#  >  > Travellers Tales in Thailand and Asia >  >  > Malaysia Forum >  >  Bus from Jurong East Interchange

## ggshawn

Hi for those who are intending to make a quick trip to Malaysis or Singapore AND for those who don't wanna drive or have not vehicle, here's some useful information i found.

Just last month, I made a trip to visit a friend at her hometown in Pekan Nana and was thinking how to get there. so I got instructions from her to get there.

For those coming from SG to M'sia or from M'sia to Malaysia, take this bus CW3  ... which is at the Larkin Bus Interchange and further down to Bukit Indah (malaysia) or   at the Jurong East Bus Interchange (singapore)  

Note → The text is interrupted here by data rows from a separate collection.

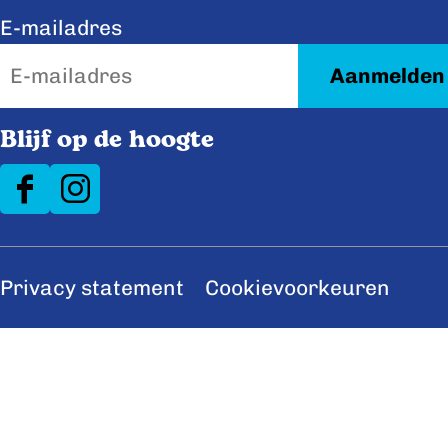
k
n
E-mailadres
Blijf op de hoogte
F
I
a
n
c
s
Privacy statement
Cookievoorkeuren
e
t
b
a
o
g
o
r
k
a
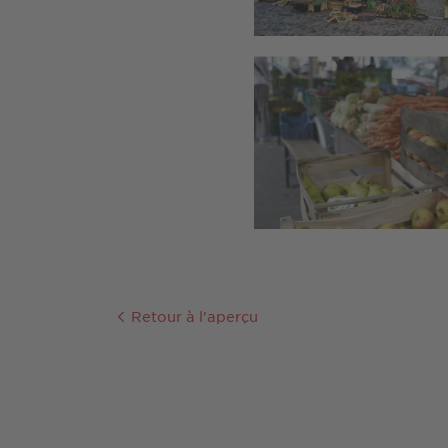
Retour à l'aperçu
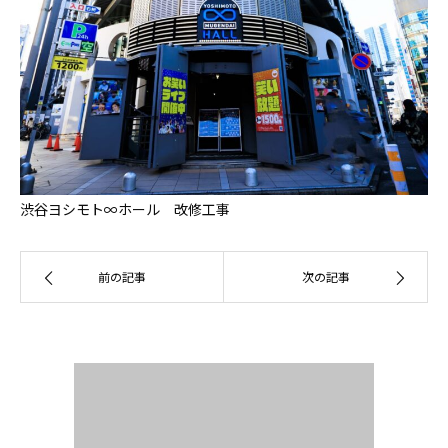
渋谷ヨシモト∞ホール 改修工事
前の記事
次の記事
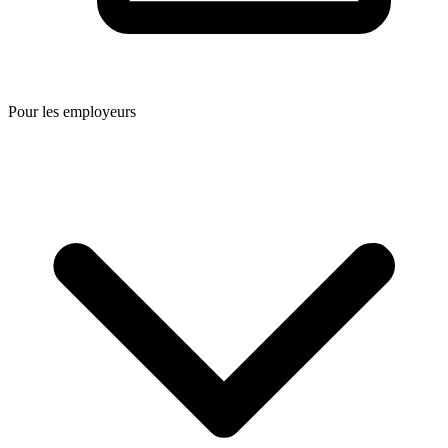
Pour les employeurs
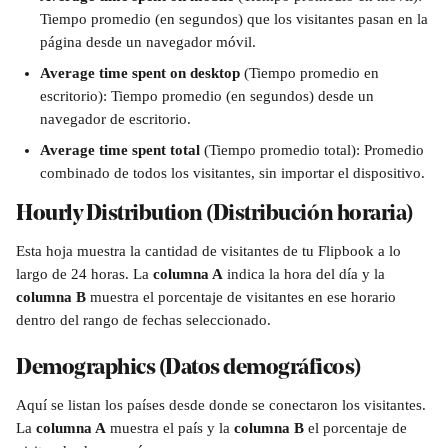
Tiempo promedio (en segundos) que los visitantes pasan en la 
página desde un navegador móvil.
Average time spent on desktop
 (Tiempo promedio en 
escritorio): Tiempo promedio (en segundos) desde un 
navegador de escritorio.
Average time spent total 
(Tiempo promedio total): Promedio 
combinado de todos los visitantes, sin importar el dispositivo.
Hourly Distribution (Distribución horaria)
Esta hoja muestra la cantidad de visitantes de tu Flipbook a lo 
largo de 24 horas. La 
columna A
 indica la hora del día y la 
columna B
 muestra el porcentaje de visitantes en ese horario 
dentro del rango de fechas seleccionado.
Demographics (Datos demográficos)
Aquí se listan los países desde donde se conectaron los visitantes. 
La 
columna A
 muestra el país y la 
columna B
 el porcentaje de 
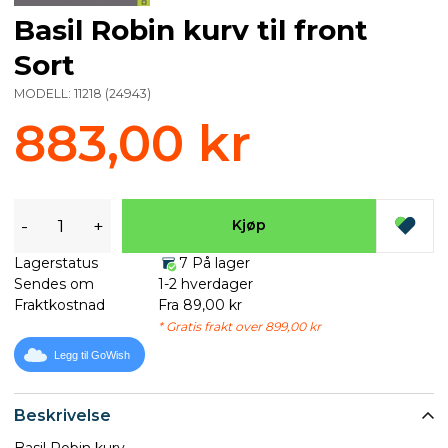
Basil Robin kurv til front
Sort
MODELL:
11218
(
24943
)
883,00 kr
-
+
Kjøp
Lagerstatus
7 På lager
Sendes om
1-2 hverdager
Fraktkostnad
Fra 89,00 kr
* Gratis frakt over 899,00 kr
Legg til GoWish
Beskrivelse
Basil Robin kurv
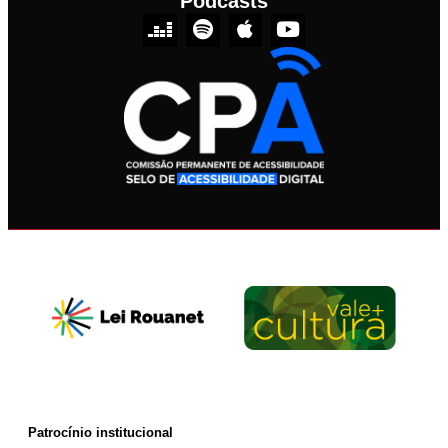
Podcasts
Patrocínio institucional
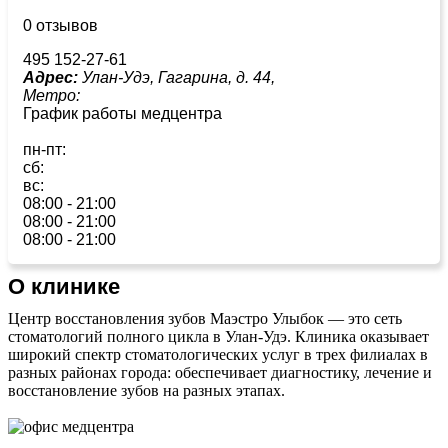
0 отзывов
495 152-27-61
Адрес:
Улан-Удэ, Гагарина, д. 44,
Метро:
График работы медцентра
пн-пт:
сб:
вс:
08:00 - 21:00
08:00 - 21:00
08:00 - 21:00
О клинике
Центр восстановления зубов Маэстро Улыбок — это сеть
стоматологий полного цикла в Улан‑Удэ. Клиника оказывает
широкий спектр стоматологических услуг в трех филиалах в
разных районах города: обеспечивает диагностику, лечение и
восстановление зубов на разных этапах.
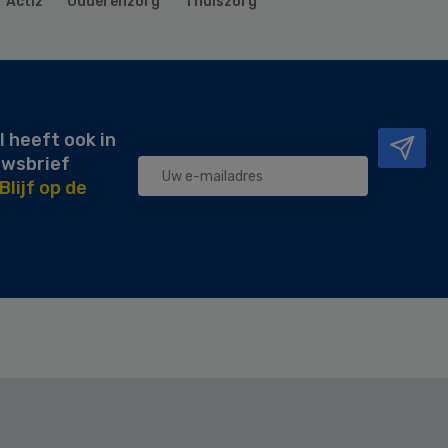
Actiz
Ouderenzorg
Thuiszorg
l heeft ook in
uwsbrief
Blijf op de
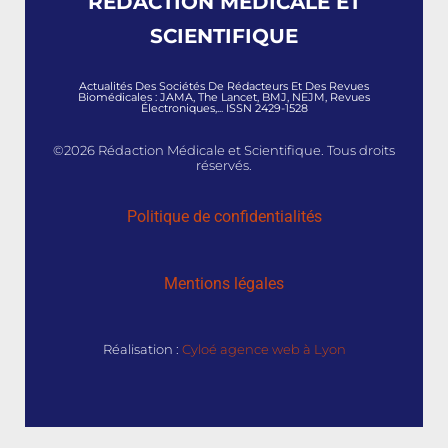
RÉDACTION MÉDICALE ET
SCIENTIFIQUE
Actualités Des Sociétés De Rédacteurs Et Des Revues
Biomédicales : JAMA, The Lancet, BMJ, NEJM, Revues
Électroniques,... ISSN 2429-1528
©2026 Rédaction Médicale et Scientifique. Tous droits
réservés.
Politique de confidentialités
Mentions légales
Réalisation :
Cyloé agence web à Lyon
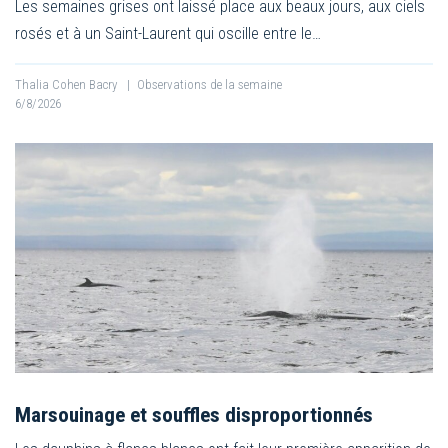
Les semaines grises ont laissé place aux beaux jours, aux ciels
rosés et à un Saint-Laurent qui oscille entre le…
Thalia Cohen Bacry
|
Observations de la semaine
6/8/2026
Marsouinage et souffles disproportionnés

Bus Journey was even faster than I expected!  only about 40+ min 

oh yes, make sure you have your immigration card written first... i had to use up 1-2 minutes to fill that up .... and by then the bus actually left without me :S

----------


## slimboyfat

> Hi for those who are intending to make a quick trip to Malaysis or Singapore AND for those who don't wanna drive or have not vehicle, here's some useful information i found.
> 
> Just last month, I made a trip to visit a friend at her hometown in Pekan Nana and was thinking how to get there. so I got instructions from her to get there.
> 
> For those coming from SG to M'sia or from M'sia to Malaysia, take this bus CW3 ... which is at the Larkin Bus Interchange and further down to Bukit Indah (malaysia) or at the Jurong East Bus Interchange (singapore) 
> 
> Bus Journey was even faster than I expected! only about 40+ min 
> 
> oh yes, make sure you have your immigration card written first... i had to use up 1-2 minutes to fill that up .... and by then the bus actually left without me :S


Aiyoyo, there are lots of ways to go to Malaysia but I am not going to Jurong East. The taxi fare would be more than the bus fare to JB.

----------


## slimboyfat

How the mighty have fallen. I now live in Jurong East.

----------


## Norton

> How the mighty have fallen. I now live in Jurong East.


..... :rofl:

----------